JazzwiseMagazine – May 2014
A reed led trio can be a daunting challenge over the course of a full length album, but happily the reverse is true here. This is an album full of sublime playing, gorgeous sounds and great arrangements. To compliment Anning’s luscious bass on this, his second album, he is joined by veteran master drummer Browne and the sensuous reeds of Wilson. This is understated playing, there are no brash solos or over the top performances, restraint is the key here and its works so well. Anning has selected a mix of originals, including the funky and intriguingly titled ”Princess Doug Of Fitzroy” together with some less known standards, for example, incisive treatments of Billy Strayhorn’s “Little Brown Book” and Ellington’s “Creole Rhapsody”. Wilson is the complete musician, the use of multi reeds gives the album a more varied feel no more evident than on the track that bookends the album. On the opening take of Anning’s “Cactus Flower” Wilson is on tenor but in the closing version, he displays his talents on bass clarinet. If there is a criticism, it’s that Browne is often back in the mix and on occasions his subtle percussive effects hard to discern, particularly on Wilson’s clarinet led “Farewell”. Nonetheless, this is a fine album from three excellent players.
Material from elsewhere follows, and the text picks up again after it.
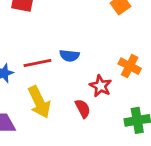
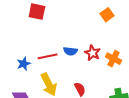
red star: (101, 86) -> (92, 53), moved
Rhythms Magazine – December 2013
Bassist Sam Anning’s second album as leader came about by accident. He had been based in New York for a year or two when he returned last November for some gigs with NY-based vocalist Cyrille Aimee. A snag with his visa paperwork meant he had to delay his return to the States, and he filled the time by booking a recording session with saxophonist Julien Wilson and drummer Allan Browne.
Thankfully, Anning is a better musician than visa applicant. Sweethearts is one of the strongest local releases this year. The session is bookended by two brief, meditative version of an attractive original, ‘Cactus Flower’. Between them, the trio plays a few originals (three by Anning, one by Wilson), and some not-too-standard standards, including Billy Strayhorn’s ‘Little Brown Book’ and two by Irving Berlin, ‘The Best Thing For You’ and ‘Remember’.
This is a relaxed session, the three players obviously familiar and comfortable with each other’s approach. Wilson is eloquent on his usual tenor saxophone – his interpretation of the Strayhorn ballad is masterful – but also effective on the tracks where he switches to soprano sax, clarinet or bass clarinet. He is mostly in a restrained mood here, but there is still the occasional hint of urgency or fire in some of his flurries or exclamations. Anning takes several articulate solos, and elsewhere combines seamlessly with Browne in maintaining a flexible pulse.